All lines from the first one in the listing below to the one holding "visited the Patriot suite", inclusive, are to be copied exactly.

☆ ☆ ☆ ☆ ☆

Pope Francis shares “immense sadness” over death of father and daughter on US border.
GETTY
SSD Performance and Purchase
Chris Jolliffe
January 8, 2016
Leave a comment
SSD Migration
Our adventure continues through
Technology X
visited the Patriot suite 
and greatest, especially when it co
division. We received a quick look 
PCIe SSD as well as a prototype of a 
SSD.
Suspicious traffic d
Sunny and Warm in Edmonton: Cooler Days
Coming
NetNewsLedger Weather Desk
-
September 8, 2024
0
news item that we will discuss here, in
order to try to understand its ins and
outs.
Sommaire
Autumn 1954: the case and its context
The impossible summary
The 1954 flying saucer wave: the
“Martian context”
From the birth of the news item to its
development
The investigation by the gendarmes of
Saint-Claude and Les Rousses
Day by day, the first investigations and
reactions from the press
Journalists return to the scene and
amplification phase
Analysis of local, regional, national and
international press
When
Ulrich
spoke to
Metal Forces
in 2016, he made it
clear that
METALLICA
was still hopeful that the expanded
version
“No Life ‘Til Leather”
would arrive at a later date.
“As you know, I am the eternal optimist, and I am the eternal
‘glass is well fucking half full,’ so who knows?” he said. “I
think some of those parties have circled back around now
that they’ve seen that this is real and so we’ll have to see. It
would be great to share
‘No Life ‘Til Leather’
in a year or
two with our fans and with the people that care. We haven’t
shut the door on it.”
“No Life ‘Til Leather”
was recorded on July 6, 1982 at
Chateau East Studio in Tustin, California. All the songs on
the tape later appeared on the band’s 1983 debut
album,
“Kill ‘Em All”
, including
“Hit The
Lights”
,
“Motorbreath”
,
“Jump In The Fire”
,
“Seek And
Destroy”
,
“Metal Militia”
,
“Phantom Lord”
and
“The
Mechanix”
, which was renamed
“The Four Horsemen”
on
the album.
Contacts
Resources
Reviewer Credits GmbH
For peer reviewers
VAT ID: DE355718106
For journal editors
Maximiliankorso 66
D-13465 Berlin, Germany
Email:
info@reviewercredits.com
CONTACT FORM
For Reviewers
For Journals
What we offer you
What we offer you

☆ ☆ ☆ ☆ ☆

• [EXERCISE RESULT]:
Pope Francis shares “immense sadness” over death of father and daughter on US border.
GETTY
SSD Performance and Purchase
Chris Jolliffe
January 8, 2016
Leave a comment
SSD Migration
Our adventure continues through
Technology X
visited the Patriot suite 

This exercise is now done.